Retrieve every line from the records in which the word "Road" occurs.

Segment Open

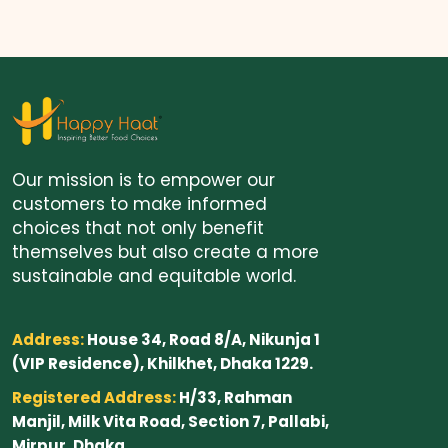
Our mission is to empower our
customers to make informed
choices that not only benefit
themselves but also create a more
sustainable and equitable world.
Address:
House 34, Road 8/A, Nikunja 1
(VIP Residence), Khilkhet, Dhaka 1229.
Registered Address:
H/33, Rahman
Manjil, Milk Vita Road, Section 7, Pallabi,
Mirpur, Dhaka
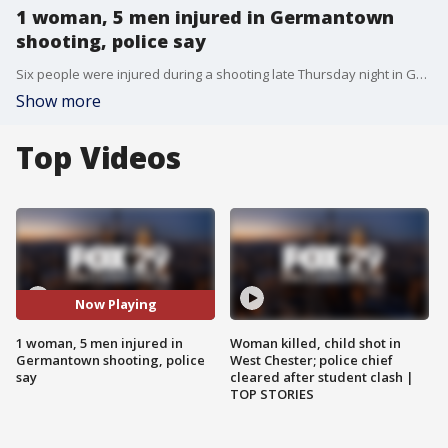
1 woman, 5 men injured in Germantown
shooting, police say
Six people were injured during a shooting late Thursday night in Germantown. Police say a barrage of bullets critically wounded a 21-year-old woman and five men between 19-29-years-old.
Show more
Top Videos
Now Playing
1 woman, 5 men injured in
Woman killed, child shot in
Germantown shooting, police
West Chester; police chief
say
cleared after student clash |
TOP STORIES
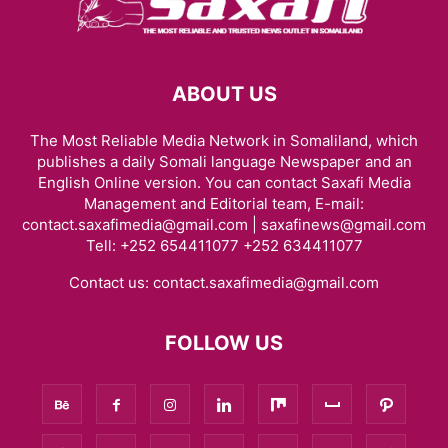
ABOUT US
The Most Reliable Media Network in Somaliland, which
publishes a daily Somali language Newspaper and an
English Online version. You can contact Saxafi Media
Management and Editorial team, E-mail:
contact.saxafimedia@gmail.com | saxafinews@gmail.com
Tell: +252 654411077 +252 634411077
Contact us:
contact.saxafimedia@gmail.com
FOLLOW US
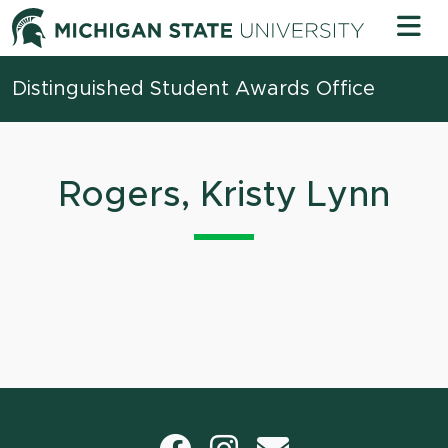
Skip to content
Michigan 
Distinguished Student Awards Office
Rogers, Kristy Lynn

Segment Closed

> [Answer to this task]
House 34, Road 8/A, Nikunja 1
Manjil, Milk Vita Road, Section 7, Pallabi,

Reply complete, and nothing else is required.